Break Me — adversarial playbook for `leadforge-lead-scoring-v1`

We want this dataset to be broken on purpose. The notebooks ship the headline walkthroughs (notebook 03 dissects the documented total_touches_all trap; notebook 04 covers calibration, value-aware ranking, and cohort shift). This guide is the meta-recipe: the patterns to look for on any synthetic teaching dataset, with worked-example pointers back into the v1 bundle so each pattern is grounded in a number you can reproduce.

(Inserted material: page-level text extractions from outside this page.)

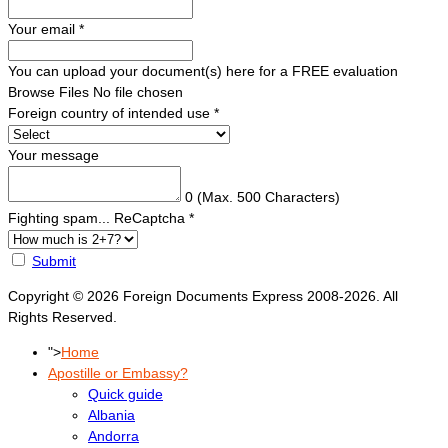
Your email
*
You can upload your document(s) here for a FREE evaluation
Browse Files
No file chosen
Foreign country of intended use
*
Your message
0
(Max. 500 Characters)
Fighting spam... ReCaptcha
*
Submit
Copyright © 2026 Foreign Documents Express 2008-2026. All
Rights Reserved.
">
Home
Apostille or Embassy?
Quick guide
Albania
Andorra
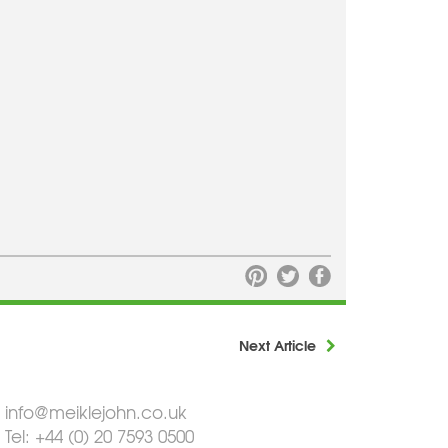
Next Article
info@meiklejohn.co.uk
Tel: +44 (0) 20 7593 0500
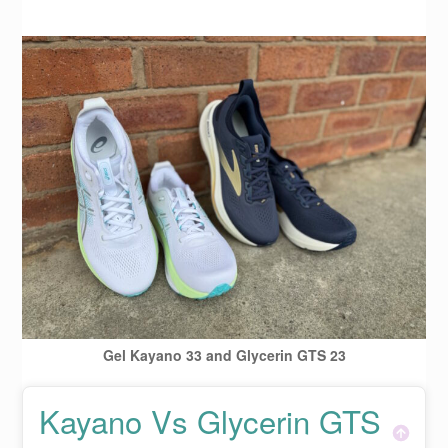
Gel Kayano 33 and Glycerin GTS 23
Kayano Vs Glycerin GTS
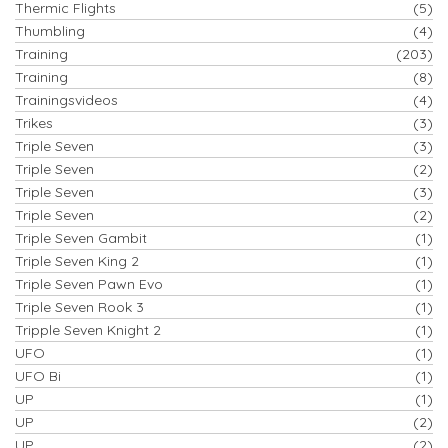
Thermic Flights
(5)
Thumbling
(4)
Training
(203)
Training
(8)
Trainingsvideos
(4)
Trikes
(3)
Triple Seven
(3)
Triple Seven
(2)
Triple Seven
(3)
Triple Seven
(2)
Triple Seven Gambit
(1)
Triple Seven King 2
(1)
Triple Seven Pawn Evo
(1)
Triple Seven Rook 3
(1)
Tripple Seven Knight 2
(1)
UFO
(1)
UFO Bi
(1)
UP
(1)
UP
(2)
UP
(2)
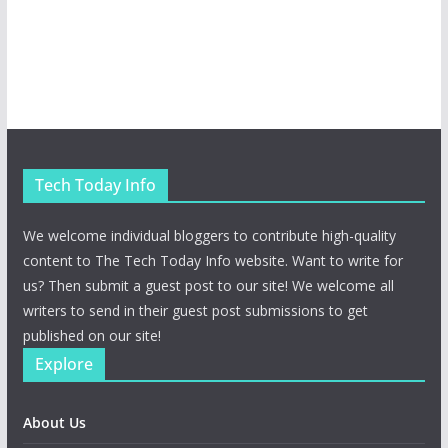
Tech Today Info
We welcome individual bloggers to contribute high-quality
content to The Tech Today Info website. Want to write for
us? Then submit a guest post to our site! We welcome all
writers to send in their guest post submissions to get
published on our site!
Explore
About Us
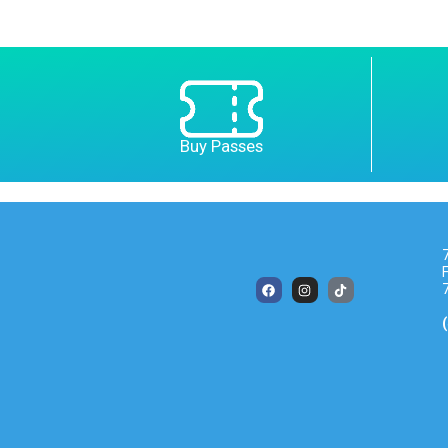
Buy Passes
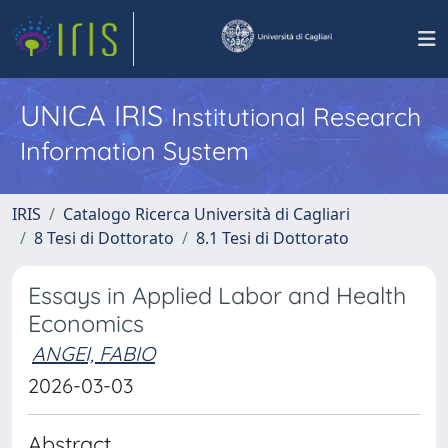
UNICA IRIS
Institutional Research
Information System
IRIS
Catalogo Ricerca Università di Cagliari
8 Tesi di Dottorato
8.1 Tesi di Dottorato
Essays in Applied Labor and Health
Economics
ANGEI, FABIO
2026-03-03
Abstract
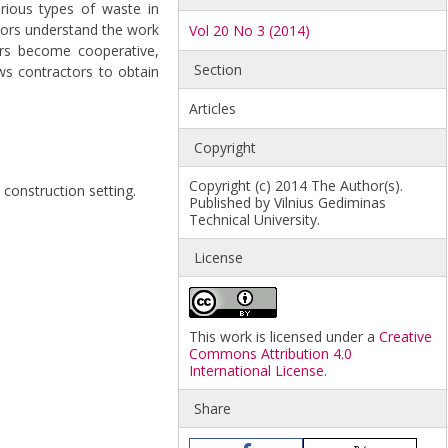
rious types of waste in
tors understand the work
Vol 20 No 3 (2014)
ors become cooperative,
Section
ows contractors to obtain
Articles
Copyright
Copyright (c) 2014 The Author(s).
 construction setting.
Published by Vilnius Gediminas
Technical University.
License
This work is licensed under a
Creative
Commons Attribution 4.0
International License
.
Share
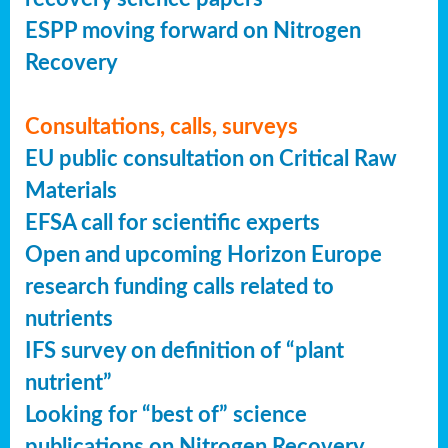
ESPP moving forward on Nitrogen
Recovery
Consultations, calls, surveys
EU public consultation on Critical Raw
Materials
EFSA call for scientific experts
Open and upcoming Horizon Europe
research funding calls related to
nutrients
IFS survey on definition of “plant
nutrient”
Looking for “best of” science
publications on Nitrogen Recovery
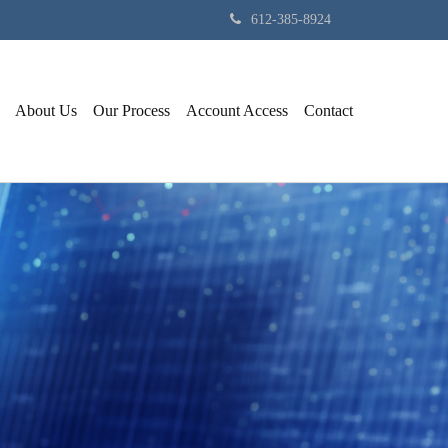
612-385-8924
About Us
Our Process
Account Access
Contact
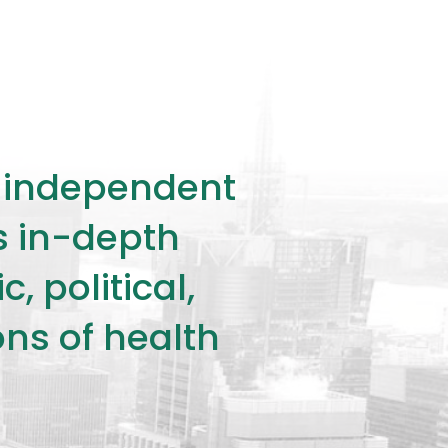
ly independent
rs in-depth
 political,
ons of health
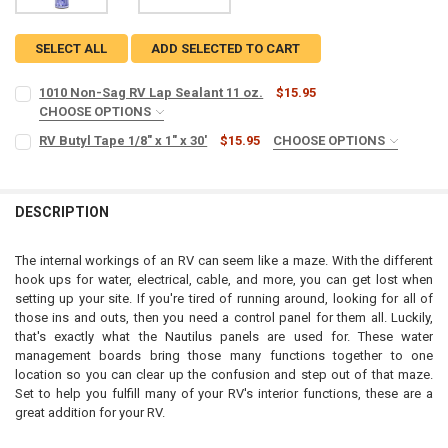
SELECT ALL
ADD SELECTED TO CART
1010 Non-Sag RV Lap Sealant 11 oz.
$15.95
CHOOSE OPTIONS
SIZE:
REQUIRED
RV Butyl Tape 1/8" x 1" x 30'
$15.95
CHOOSE OPTIONS
SIZE:
REQUIRED
CURRENT
QUANTITY:
DESCRIPTION
STOCK:
CURRENT
QUANTITY:
DECREASE QUANTITY OF 1010 NON-SAG RV LAP SEALANT 11 OZ.
INCREASE QUANTITY OF 1010 NON-SAG RV LAP SEALANT 
STOCK:
DECREASE QUANTITY OF RV BUTYL TAPE 1/8" X 1" X 30'
INCREASE QUANTITY OF RV BUTYL TAPE 1/8" X 1" X 30'
The internal workings of an RV can seem like a maze. With the different
hook ups for water, electrical, cable, and more, you can get lost when
setting up your site. If you're tired of running around, looking for all of
those ins and outs, then you need a control panel for them all. Luckily,
that's exactly what the Nautilus panels are used for. These water
management boards bring those many functions together to one
location so you can clear up the confusion and step out of that maze.
Set to help you fulfill many of your RV's interior functions, these are a
great addition for your RV.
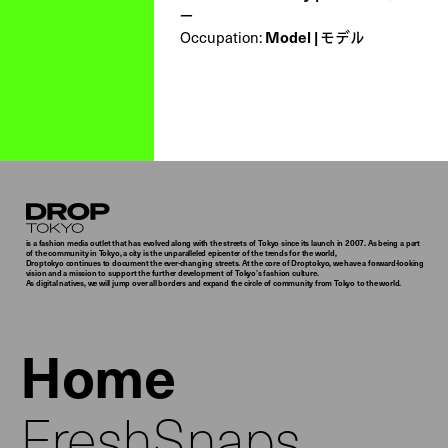
ー
Occupation:
Model | モデル
Droptokyo
is a fashion media outlet that has evolved along with the streets of Tokyo since its launch in 2007. As being a part
of the community in Tokyo, a city is the unparalleled epicenter of the trends for the world,
Droptokyo continues to document the ever-changing streets. At the core of Droptokyo, we have a forward-looking
vision and a mission to support the further development of Tokyo’s fashion culture.
As digital natives, we will jump over all borders and expand the circle of community from Tokyo to the world.
Home
FreshSnaps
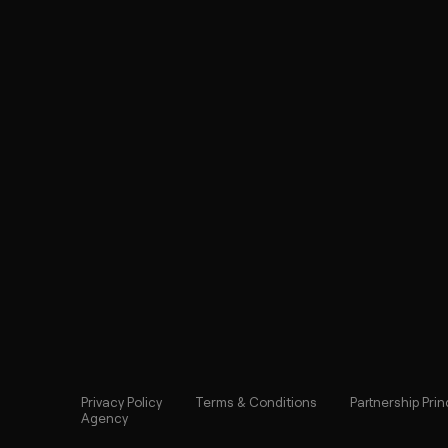
Privacy Policy
Terms & Conditions
Partnership Prin
Agency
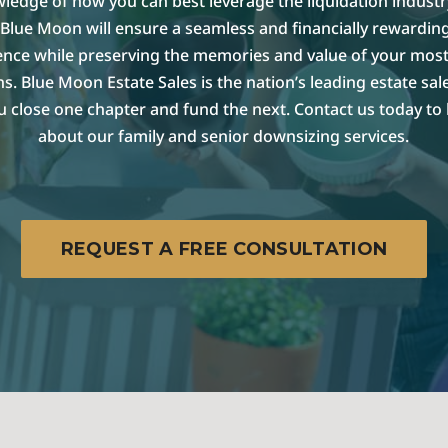
ledge of how you can best leverage the liquidation industr
Blue Moon will ensure a seamless and financially rewarding
ence while preserving the memories and value of your most
s. Blue Moon Estate Sales is the nation’s leading estate sa
u close one chapter and fund the next. Contact us today to
about our family and senior downsizing services.
REQUEST A FREE CONSULTATION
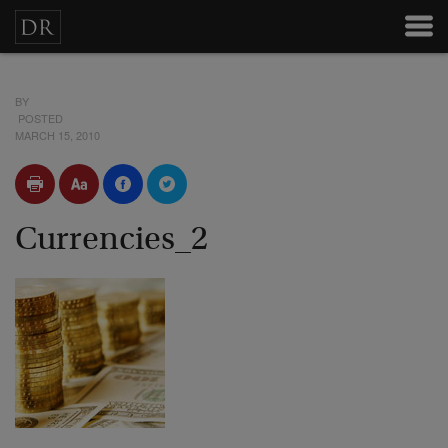
BY
POSTED
MARCH 15, 2010
Currencies_2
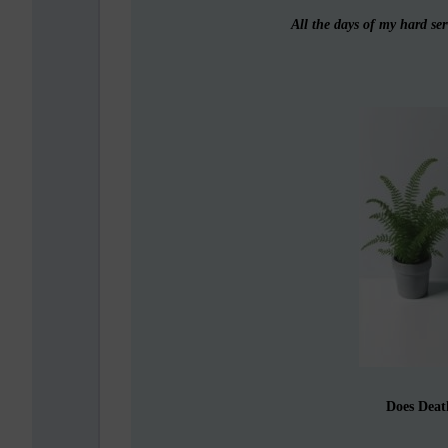
All the days of my hard ser
Does Deat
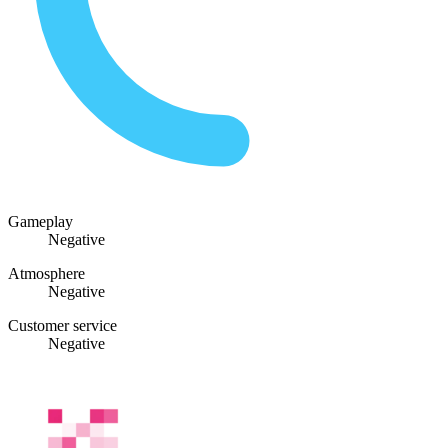
Gameplay
Negative
Atmosphere
Negative
Customer service
Negative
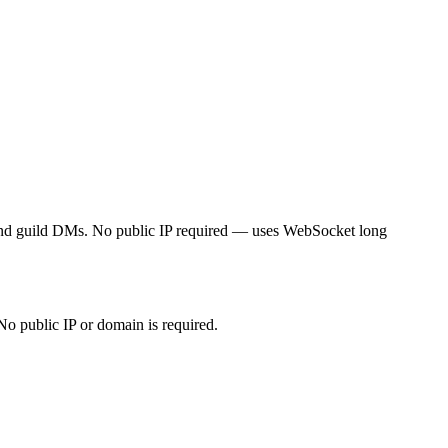
and guild DMs. No public IP required — uses WebSocket long
 public IP or domain is required.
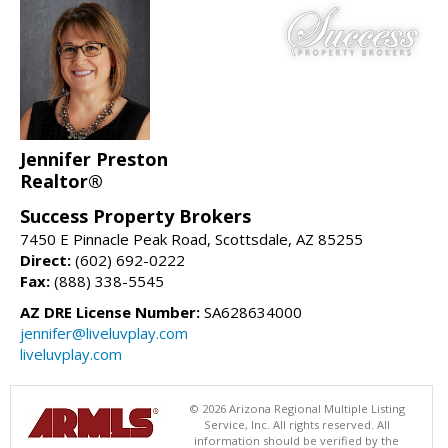
Jennifer Preston
Realtor®
Success Property Brokers
7450 E Pinnacle Peak Road, Scottsdale, AZ 85255
Direct:
(602) 692-0222
Fax:
(888) 338-5545
AZ DRE License Number:
SA628634000
jennifer@liveluvplay.com
liveluvplay.com
© 2026 Arizona Regional Multiple Listing
Service, Inc. All rights reserved. All
information should be verified by the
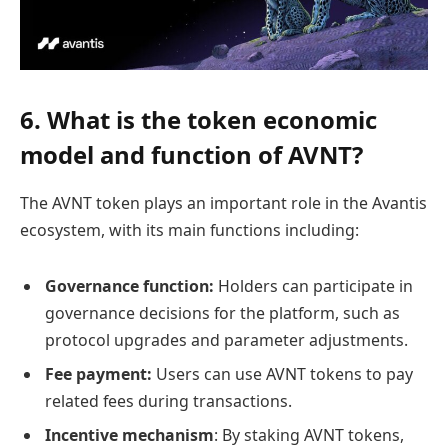
6. What is the token economic
model and function of AVNT?
The AVNT token plays an important role in the Avantis
ecosystem, with its main functions including:
Governance function:
Holders can participate in
governance decisions for the platform, such as
protocol upgrades and parameter adjustments.
Fee payment:
Users can use AVNT tokens to pay
related fees during transactions.
Incentive mechanism
: By staking AVNT tokens,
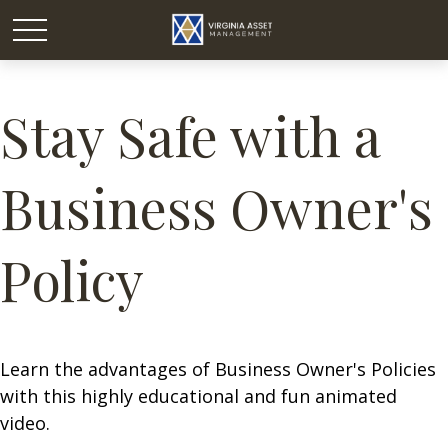
Stay Safe with a
Business Owner's
Policy
Learn the advantages of Business Owner's Policies
with this highly educational and fun animated
video.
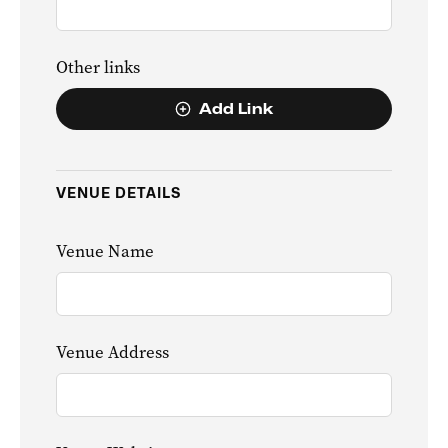
Other links
Add Link
VENUE DETAILS
Venue Name
Venue Address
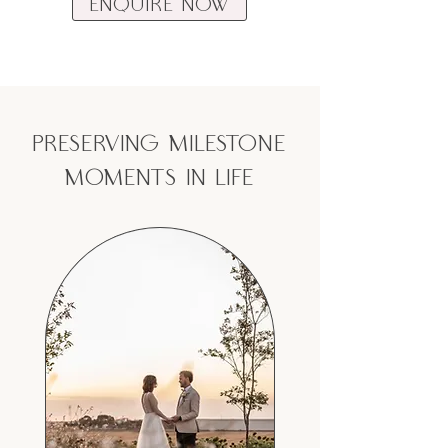
Enquire Now
preserving milestone
moments in life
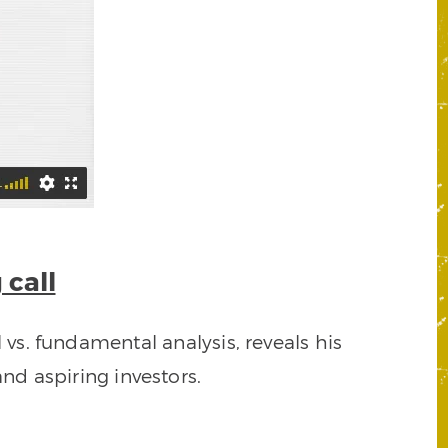
 call
 vs. fundamental analysis, reveals his
nd aspiring investors.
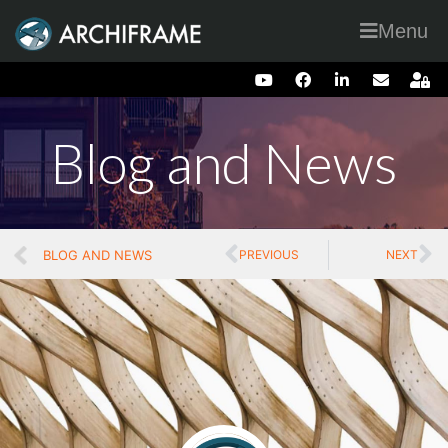
Menu
Blog and News
BLOG AND NEWS
PREVIOUS
NEXT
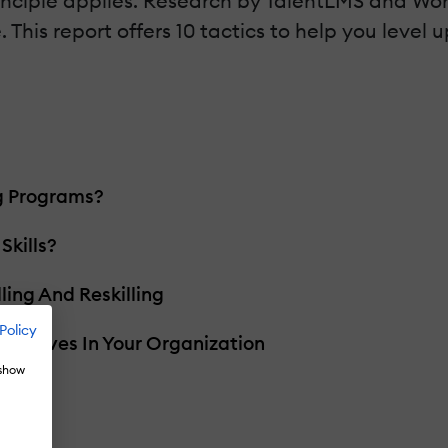
rinciple applies. Research by TalentLMS and Wor
 This report offers 10 tactics to help you level u
ng Programs?
kills?
ling And Reskilling
Policy
itiatives In Your Organization
 show
 Gap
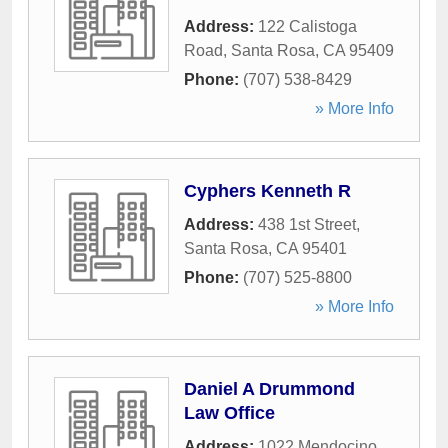
Address:
122 Calistoga
Road
,
Santa Rosa
,
CA
95409
Phone:
(707) 538-8429
» More Info
Cyphers Kenneth R
Address:
438 1st Street
,
Santa Rosa
,
CA
95401
Phone:
(707) 525-8800
» More Info
Daniel A Drummond
Law Office
Address:
1022 Mendocino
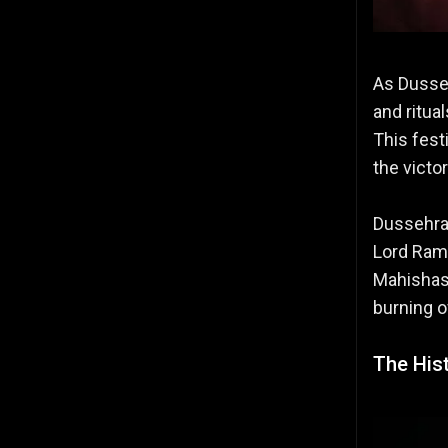
As Dusseh
and ritua
This fest
the victo
Dussehra 
Lord Ram
Mahishasu
burning o
The His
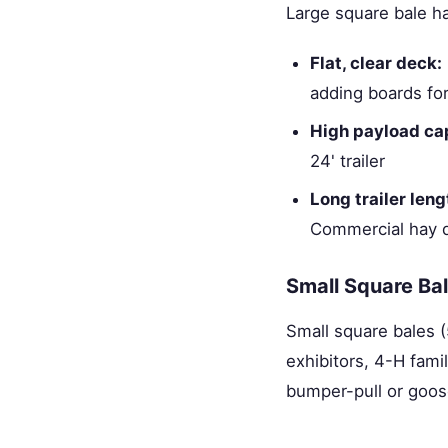
Large square bale h
Flat, clear deck:
adding boards fo
High payload ca
24' trailer
Long trailer leng
Commercial hay d
Small Square Bal
Small square bales (
exhibitors, 4-H famil
bumper-pull or goose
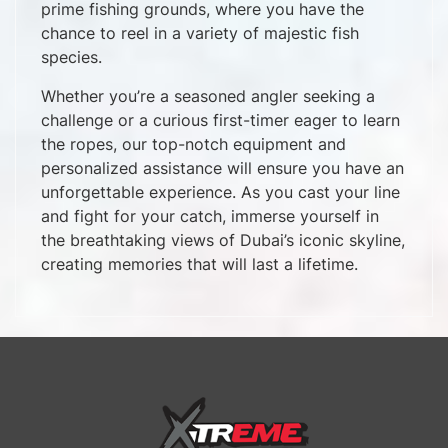
prime fishing grounds, where you have the
chance to reel in a variety of majestic fish
species.
Whether you’re a seasoned angler seeking a
challenge or a curious first-timer eager to learn
the ropes, our top-notch equipment and
personalized assistance will ensure you have an
unforgettable experience. As you cast your line
and fight for your catch, immerse yourself in
the breathtaking views of Dubai’s iconic skyline,
creating memories that will last a lifetime.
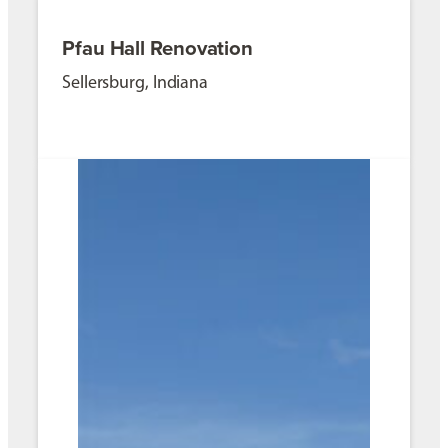
Pfau Hall Renovation
Sellersburg, Indiana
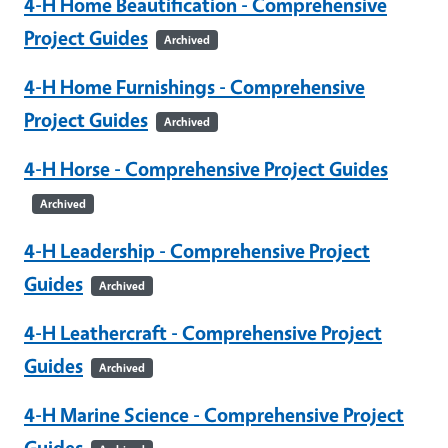
4-H Home Beautification - Comprehensive
Project Guides
Archived
4-H Home Furnishings - Comprehensive
Project Guides
Archived
4-H Horse - Comprehensive Project Guides
Archived
4-H Leadership - Comprehensive Project
Guides
Archived
4-H Leathercraft - Comprehensive Project
Guides
Archived
4-H Marine Science - Comprehensive Project
Guides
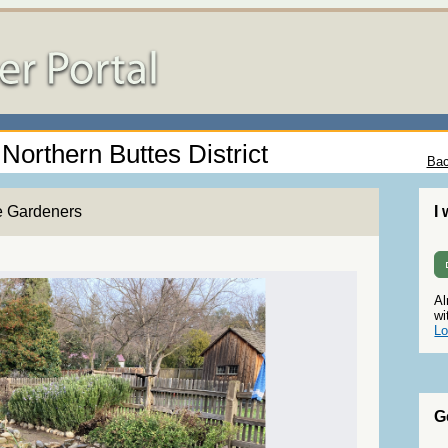
 Northern Buttes District
Bac
e Gardeners
I
Al
wi
Lo
G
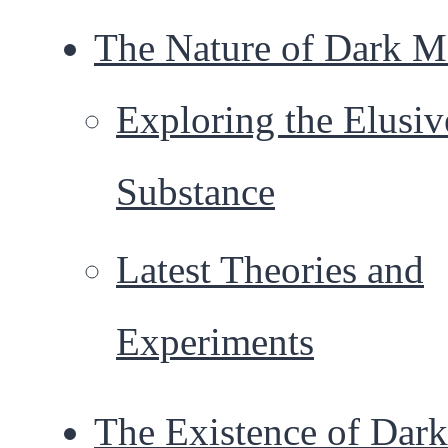
The Nature of Dark M
Exploring the Elusiv
Substance
Latest Theories and
Experiments
The Existence of Dark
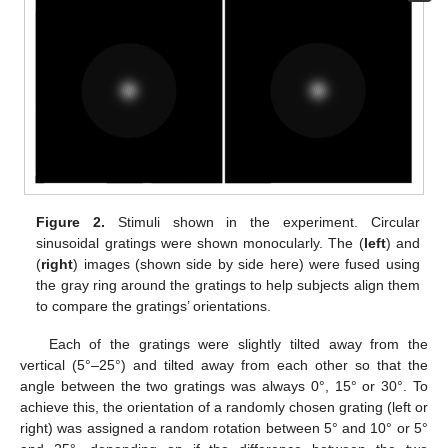
Figure 2.
Stimuli shown in the experiment. Circular
sinusoidal gratings were shown monocularly. The (
left
) and
(
right
) images (shown side by side here) were fused using
the gray ring around the gratings to help subjects align them
to compare the gratings’ orientations.
Each of the gratings were slightly tilted away from the
vertical (5°–25°) and tilted away from each other so that the
angle between the two gratings was always 0°, 15° or 30°. To
achieve this, the orientation of a randomly chosen grating (left or
right) was assigned a random rotation between 5° and 10° or 5°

If you find one of these on leadforge-lead-scoring-v1, file an issue using one of the templates in issue templates. Accepted findings are logged in v2 decision log.

Triage labels

When you file an issue, suggest one of these labels in the title or body. The maintainer applies the final label.

Label	When
`critical-leakage`	The dataset reconstructs the label via a path that wasn't documented. Highest priority — blocks v1 if reproducible on the as-shipped bundle.
`realism`	A modelled distribution disagrees with what a domain expert expects (industry mix, persona behaviour, funnel timing, channel attribution, pricing). Belongs in the realism issue template.
`difficulty`	A tier sits outside its declared band on a metric documented in `release/validation/validation_report.md`. Likely a band recalibration in v2.
`documentation`	A claim in the dataset card or notebooks doesn't match the artefact. Cheap to fix; please file.
`platform`	Kaggle / HF artefact issue (broken link, malformed YAML, schema mismatch). Phase 5 territory.
`notebook`	A notebook fails to execute, or its tolerance gate fires on a fresh checkout.
`pedagogy`	The teaching framing is misleading even though the artefact is technically correct.
`v2-idea`	A capability worth adding (cohort drift, channel-conditional probabilities, non-linear motifs).
`out-of-scope-v1`	True observation, but explicitly deferred — the dataset card already documents it as a v1 simplification.

The meta-recipe

Notebook 03 §7 introduces a three-step recipe (read the feature dictionary → ablate, don't just probe → check the time window). This guide extends it with one more step that the notebook doesn't cover, then organises the patterns to apply each step to.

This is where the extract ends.